A pesar de que la división sigue contando con campeones mundiales en los organismos principales –como la AMB, CMB, OMB y FIB, ninguno ha logrado consolidarse como figura dominante ni generar el entusiasmo que tradicionalmente caracterizó esta categoría.

Los cinturones se intercambian con frecuencia y los combates de unificación escasean, afectando la narrativa y la conexión con los aficionados.

Críticos y analistas coinciden en que el talento existe, pero falta hambre, carisma y compromiso con el legado de la división. Nombres como Janibek Alimkhanuly, Erislandy Lara y el dominicano Carlos Adames han brillado por momentos, pero ninguno ha logrado transformarse en un ícono mundial ni protagonizar rivalidades memorables.

Los promotores, por su parte, enfrentan el reto de revalorizar una categoría que históricamente ha producido algunos de los mejores combates de la historia.

Sin grandes peleadores dispuestos a arriesgarlo todo, el interés de los fanáticos se ha desplazado hacia otras divisiones más dinámicas, como los pesos ligeros o los semipesados.

La falta de un monarca absoluto o de un duelo de alto perfil ha tenido un impacto negativo también en las audiencias televisivas y las cifras de pago por evento.

Las cadenas de transmisión y plataformas digitales buscan constantemente contenido emocionante, pero la división mediana ha quedado relegada a la periferia del espectáculo boxístico.

A este estancamiento se suma la ausencia de nuevos talentos con perfil mediático que puedan conectar con una nueva generación de fanáticos.

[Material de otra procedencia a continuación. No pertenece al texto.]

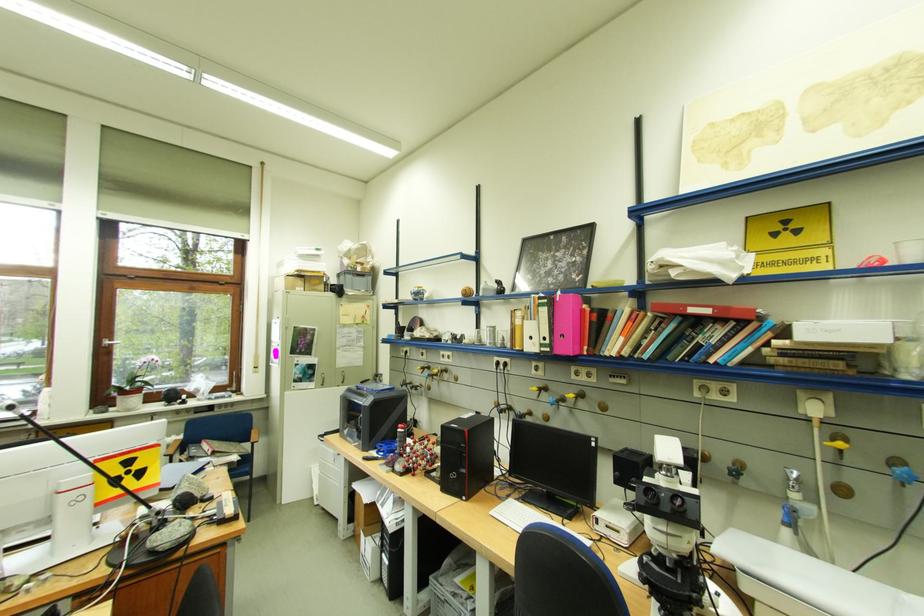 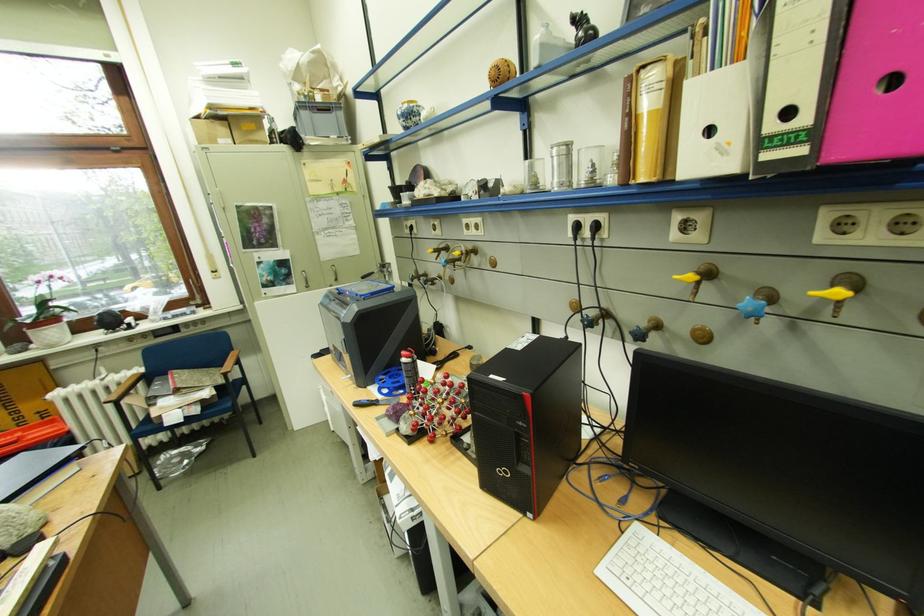 The point at (x=408, y=468) is marked in the first image. Where is the corresponding point in the second image?

(415, 429) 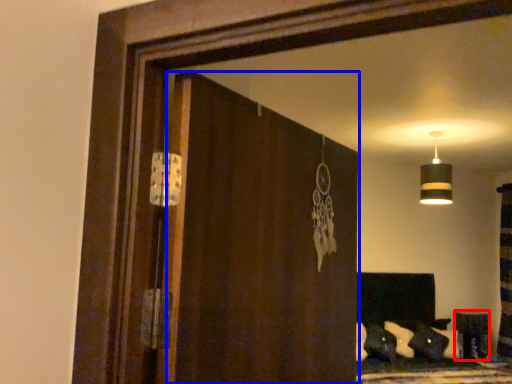 Question: Which point is closer to the camera, furniture (highlighted by a red box) or screen door (highlighted by a blue box)?

Choices:
 (A) furniture
 (B) screen door

Answer: (B) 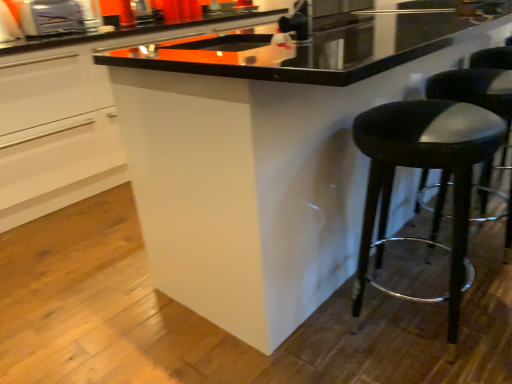 Question: From the image's perspective, is black leather stool at lower right on metallic silver toaster at upper left?

Choices:
 (A) yes
 (B) no

Answer: (B)

Question: Does black leather stool at lower right contain metallic silver toaster at upper left?

Choices:
 (A) yes
 (B) no

Answer: (B)

Question: Considering the relative sizes of black leather stool at lower right and metallic silver toaster at upper left in the image provided, is black leather stool at lower right thinner than metallic silver toaster at upper left?

Choices:
 (A) yes
 (B) no

Answer: (B)

Question: Is black leather stool at lower right turned away from metallic silver toaster at upper left?

Choices:
 (A) no
 (B) yes

Answer: (A)

Question: Does black leather stool at lower right have a greater height compared to metallic silver toaster at upper left?

Choices:
 (A) no
 (B) yes

Answer: (B)

Question: In terms of size, does black leather stool at lower right appear bigger or smaller than black leather stool at right?

Choices:
 (A) big
 (B) small

Answer: (B)

Question: Is point (373, 135) closer or farther from the camera than point (501, 114)?

Choices:
 (A) farther
 (B) closer

Answer: (B)

Question: Is black leather stool at lower right taller or shorter than black leather stool at right?

Choices:
 (A) short
 (B) tall

Answer: (A)

Question: From the image's perspective, is black leather stool at lower right above or below black leather stool at right?

Choices:
 (A) above
 (B) below

Answer: (B)

Question: Is point click(x=70, y=9) positioned closer to the camera than point click(x=258, y=16)?

Choices:
 (A) closer
 (B) farther

Answer: (B)

Question: Is metallic silver toaster at upper left inside the boundaries of white glossy cabinet at center, or outside?

Choices:
 (A) inside
 (B) outside

Answer: (A)

Question: From the image's perspective, is metallic silver toaster at upper left above or below white glossy cabinet at center?

Choices:
 (A) above
 (B) below

Answer: (B)

Question: In the image, is metallic silver toaster at upper left positioned in front of or behind white glossy cabinet at center?

Choices:
 (A) front
 (B) behind

Answer: (B)

Question: Relative to black leather stool at lower right, is black leather stool at right in front or behind?

Choices:
 (A) behind
 (B) front

Answer: (A)

Question: Is point (484, 96) positioned closer to the camera than point (453, 114)?

Choices:
 (A) closer
 (B) farther

Answer: (B) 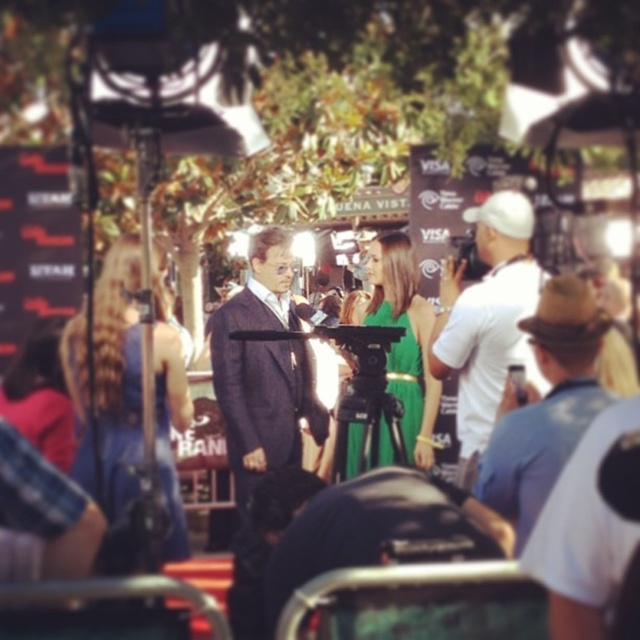 You are a photographer at the event and need to capture a photo that includes both the textured navy suit at center and the white cotton shirt at right. Based on their positions, where should you position your camera to ensure both are in frame?

To include both the textured navy suit at center and the white cotton shirt at right in the photo, position the camera above the textured navy suit at center since it is located below the white cotton shirt at right, ensuring both are within the frame.

You are a photographer at the event and need to capture a clear shot of both the textured navy suit at center and the brown felt hat at upper right. Since you want both subjects to be visible in the frame, which object should you focus on first to ensure depth of field?

The textured navy suit at center is taller than the brown felt hat at upper right, so focusing on the textured navy suit at center first would ensure both are within the depth of field as it is closer in size and occupies more visual importance in the frame.

You are standing at the origin point of the image coordinate system. You want to move towards the textured navy suit at center. In which direction should you move?

The textured navy suit at center is located at coordinate point 0.580 on the x axis and 0.412 on the y axis. Since the origin point is at the bottom left corner of the image, moving towards the textured navy suit at center would require moving to the right and slightly upwards from the origin point. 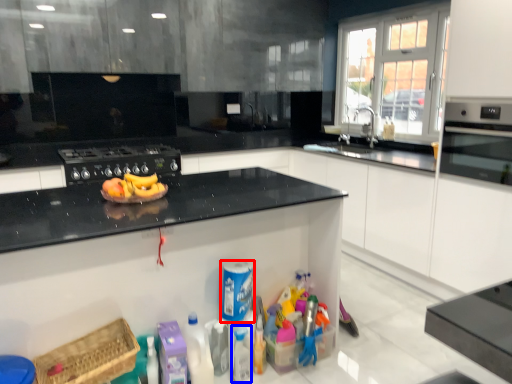 Question: Among these objects, which one is nearest to the camera, cleaning product (highlighted by a red box) or bottle (highlighted by a blue box)?

Choices:
 (A) cleaning product
 (B) bottle

Answer: (A) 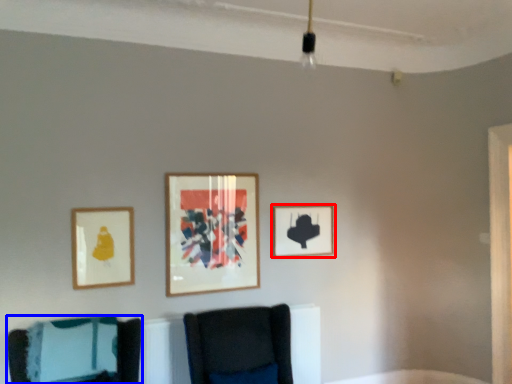 Question: Which of the following is the closest to the observer, picture frame (highlighted by a red box) or furniture (highlighted by a blue box)?

Choices:
 (A) picture frame
 (B) furniture

Answer: (B) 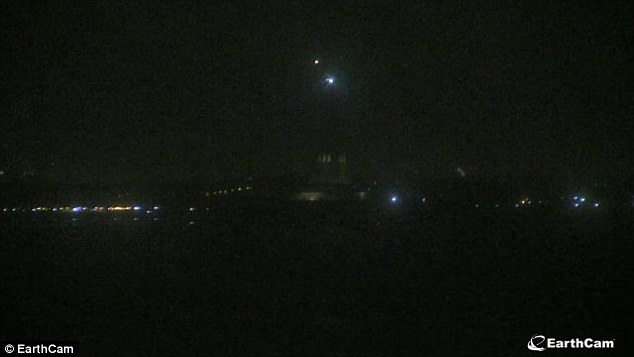 Find the location of a particular element. This screenshot has width=634, height=357. blue lights is located at coordinates (579, 200). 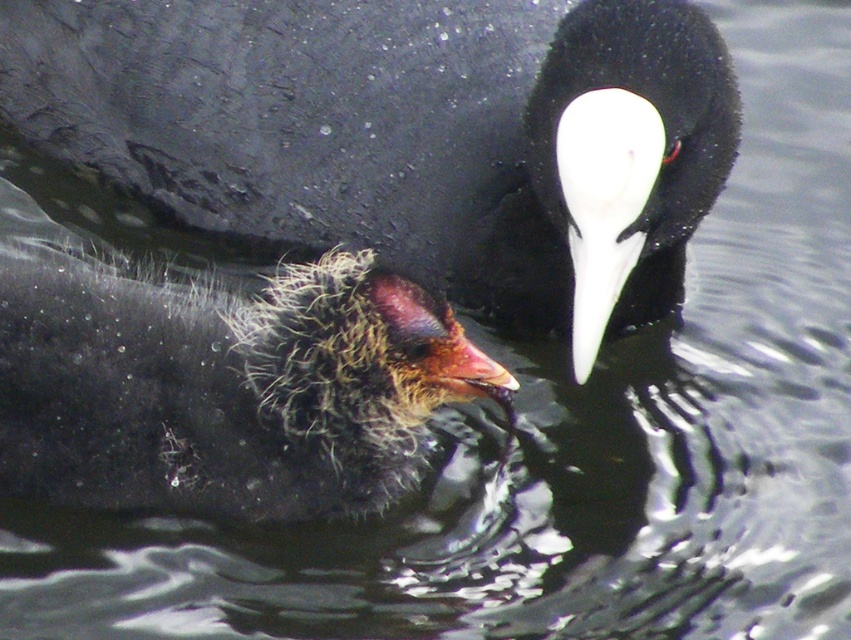 Is fluffy downy chick at center to the right of white glossy beak at center from the viewer's perspective?

In fact, fluffy downy chick at center is to the left of white glossy beak at center.

Image resolution: width=851 pixels, height=640 pixels. Describe the element at coordinates (220, 388) in the screenshot. I see `fluffy downy chick at center` at that location.

Identify the location of fluffy downy chick at center. The height and width of the screenshot is (640, 851). (220, 388).

Does white glossy beak at center have a greater height compared to smooth red beak at center?

Yes.

You are a GUI agent. You are given a task and a screenshot of the screen. Output one action in this format:
    pyautogui.click(x=<x>, y=<y>)
    Task: Click on the white glossy beak at center
    This screenshot has height=640, width=851.
    Given the screenshot: What is the action you would take?
    pyautogui.click(x=597, y=280)

In the scene shown: Can you confirm if white matte beak at center is positioned to the left of smooth red beak at center?

No, white matte beak at center is not to the left of smooth red beak at center.

Which of these two, white matte beak at center or smooth red beak at center, stands shorter?

smooth red beak at center is shorter.

Does point (623, 154) come behind point (446, 376)?

No, it is not.

Locate an element on the screen. white matte beak at center is located at coordinates (627, 145). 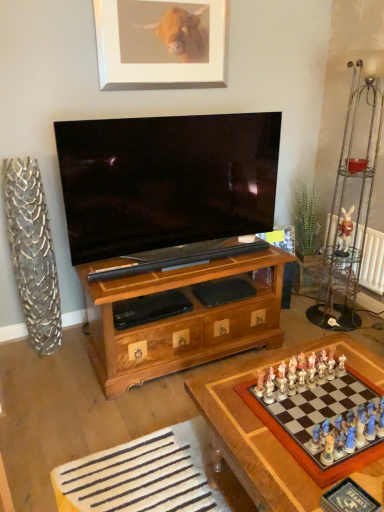 Question: From a real-world perspective, is wooden chessboard at lower right on white ceramic rabbit at upper right?

Choices:
 (A) yes
 (B) no

Answer: (B)

Question: Considering the relative sizes of wooden chessboard at lower right and white ceramic rabbit at upper right in the image provided, is wooden chessboard at lower right wider than white ceramic rabbit at upper right?

Choices:
 (A) yes
 (B) no

Answer: (A)

Question: Is wooden chessboard at lower right touching white ceramic rabbit at upper right?

Choices:
 (A) yes
 (B) no

Answer: (B)

Question: From the image's perspective, is wooden chessboard at lower right above white ceramic rabbit at upper right?

Choices:
 (A) no
 (B) yes

Answer: (A)

Question: Considering the relative sizes of wooden chessboard at lower right and white ceramic rabbit at upper right in the image provided, is wooden chessboard at lower right thinner than white ceramic rabbit at upper right?

Choices:
 (A) yes
 (B) no

Answer: (B)

Question: Considering the positions of silver metallic picture frame at upper center and white ceramic rabbit at upper right in the image, is silver metallic picture frame at upper center taller or shorter than white ceramic rabbit at upper right?

Choices:
 (A) short
 (B) tall

Answer: (B)

Question: Considering the positions of silver metallic picture frame at upper center and white ceramic rabbit at upper right in the image, is silver metallic picture frame at upper center bigger or smaller than white ceramic rabbit at upper right?

Choices:
 (A) big
 (B) small

Answer: (A)

Question: From the image's perspective, is silver metallic picture frame at upper center located above or below white ceramic rabbit at upper right?

Choices:
 (A) below
 (B) above

Answer: (B)

Question: From a real-world perspective, is silver metallic picture frame at upper center physically located above or below white ceramic rabbit at upper right?

Choices:
 (A) below
 (B) above

Answer: (B)

Question: Is wooden chessboard at lower right spatially inside white radiator at right, or outside of it?

Choices:
 (A) inside
 (B) outside

Answer: (B)

Question: From the image's perspective, is wooden chessboard at lower right located above or below white radiator at right?

Choices:
 (A) above
 (B) below

Answer: (B)

Question: Is point (380, 391) closer or farther from the camera than point (374, 278)?

Choices:
 (A) closer
 (B) farther

Answer: (A)

Question: Visually, is wooden chessboard at lower right positioned to the left or to the right of white radiator at right?

Choices:
 (A) left
 (B) right

Answer: (A)

Question: From the image's perspective, is white ceramic rabbit at upper right above or below white radiator at right?

Choices:
 (A) above
 (B) below

Answer: (A)

Question: Considering the positions of white ceramic rabbit at upper right and white radiator at right in the image, is white ceramic rabbit at upper right taller or shorter than white radiator at right?

Choices:
 (A) tall
 (B) short

Answer: (B) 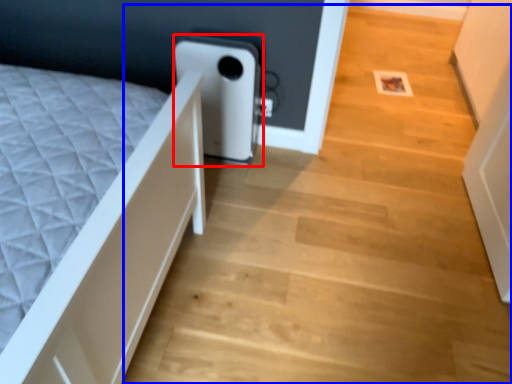 Question: Which object is closer to the camera taking this photo, water heater (highlighted by a red box) or stairwell (highlighted by a blue box)?

Choices:
 (A) water heater
 (B) stairwell

Answer: (B) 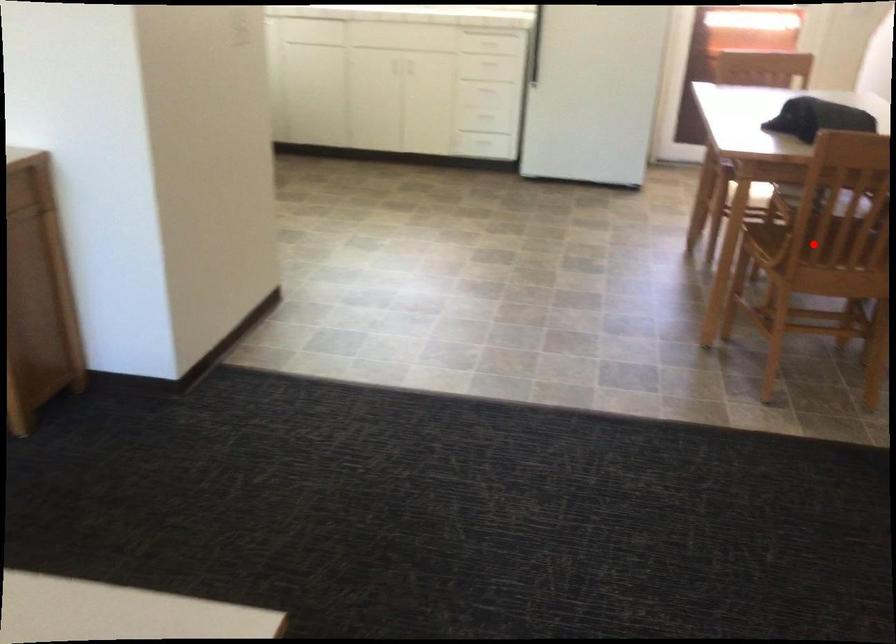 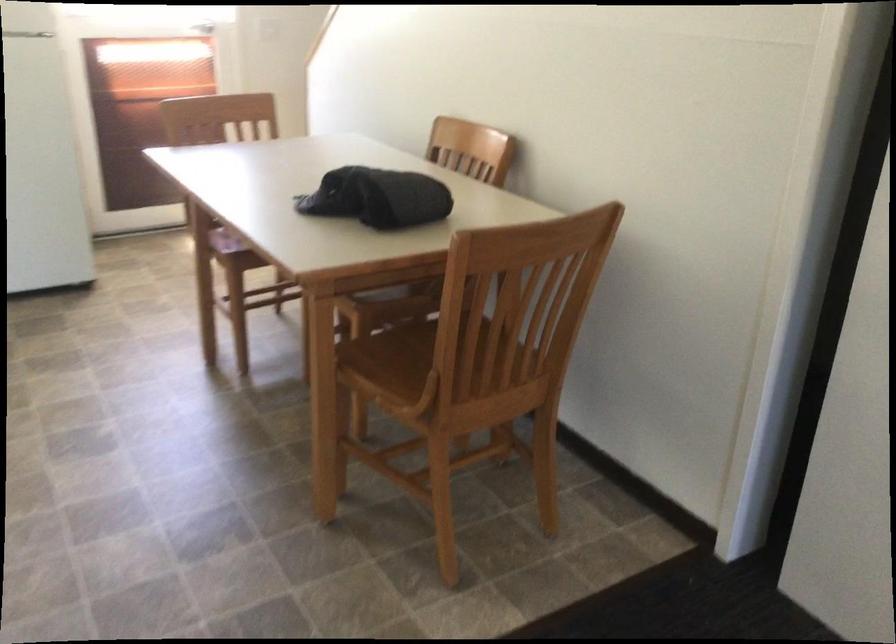 Question: A red point is marked in image1. In image2, is the corresponding 3D point closer to the camera or farther? Reply with the corresponding letter.

Choices:
 (A) The corresponding 3D point is closer.
 (B) The corresponding 3D point is farther.

Answer: (A) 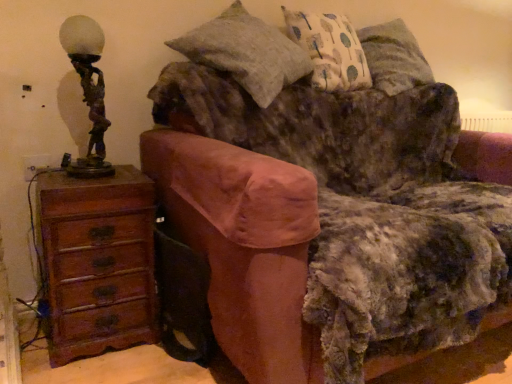 Question: From the image's perspective, relative to velvet brown couch at center, is bronze statue at left above or below?

Choices:
 (A) above
 (B) below

Answer: (A)

Question: Is bronze statue at left situated inside velvet brown couch at center or outside?

Choices:
 (A) inside
 (B) outside

Answer: (B)

Question: Estimate the real-world distances between objects in this image. Which object is closer to the brown wood chest of drawers at left?

Choices:
 (A) patterned fabric pillow at upper right, acting as the 2th pillow starting from the left
 (B) velvet brown couch at center
 (C) bronze statue at left
 (D) textured gray pillow at upper center, the 2th pillow when ordered from right to left

Answer: (C)

Question: Estimate the real-world distances between objects in this image. Which object is closer to the brown wood chest of drawers at left?

Choices:
 (A) patterned fabric pillow at upper right, acting as the 2th pillow starting from the left
 (B) bronze statue at left
 (C) textured gray pillow at upper center, the 2th pillow when ordered from right to left
 (D) velvet brown couch at center

Answer: (B) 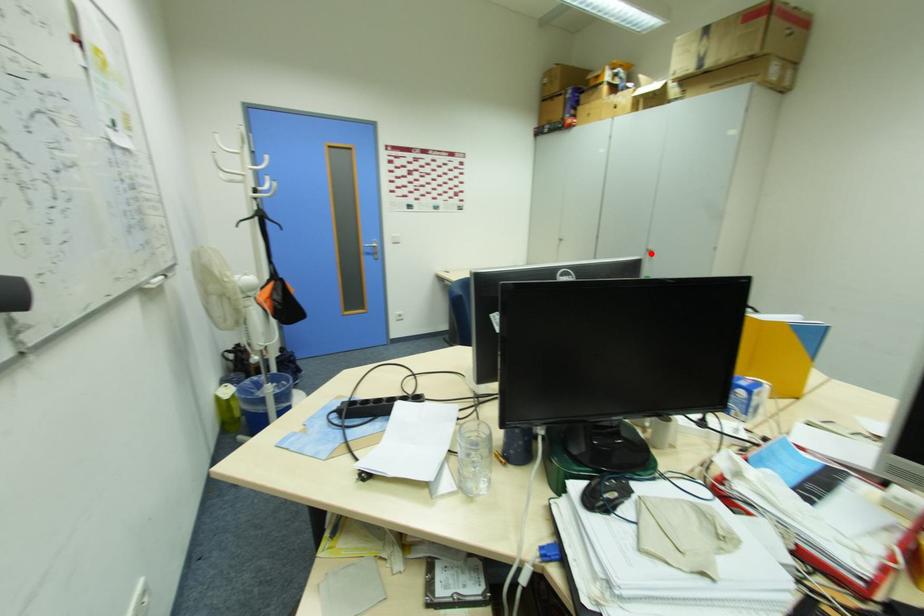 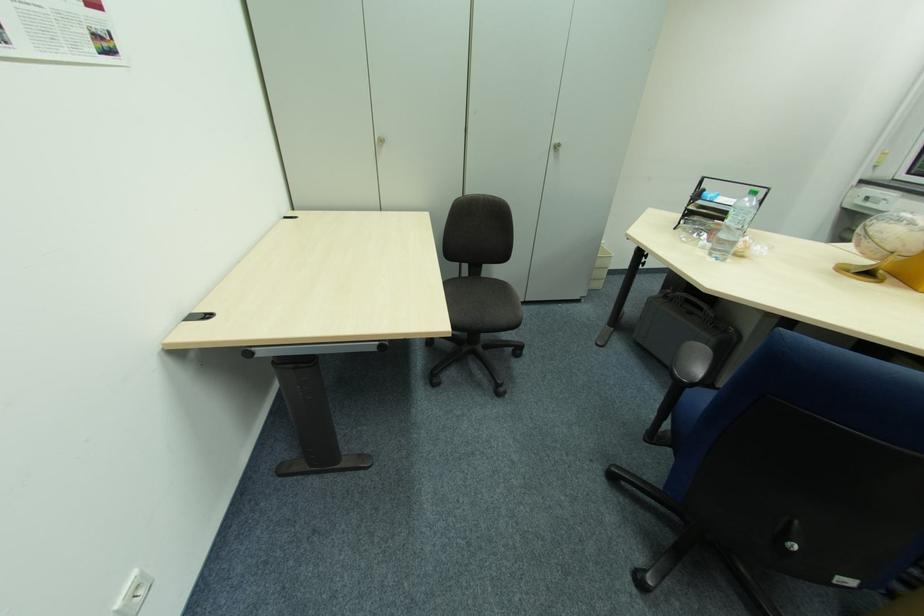 Question: I am providing you with two images of the same scene from different viewpoints. Image1 has a red point marked. In image2, the corresponding 3D location appears at what relative position? Reply with the corresponding letter.

Choices:
 (A) Closer
 (B) Farther

Answer: (A) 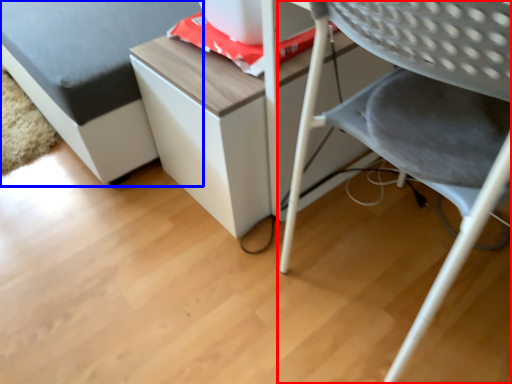 Question: Among these objects, which one is nearest to the camera, chair (highlighted by a red box) or furniture (highlighted by a blue box)?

Las redes sociales han amplificado el papel de la personalidad en el boxeo, pero los medianos actuales parecen más enfocados en conservar invictos que en cimentar una carrera legendaria.

La esperanza de una resurrección permanece latente. Basta un solo enfrentamiento auténtico, un combate inolvidable, una figura valiente que abrace el reto de marcar época.

Hasta entonces, los pesos medianos seguirán esperando por su nuevo gladiador, ese que haga honor a una de las divisiones más gloriosas del boxeo.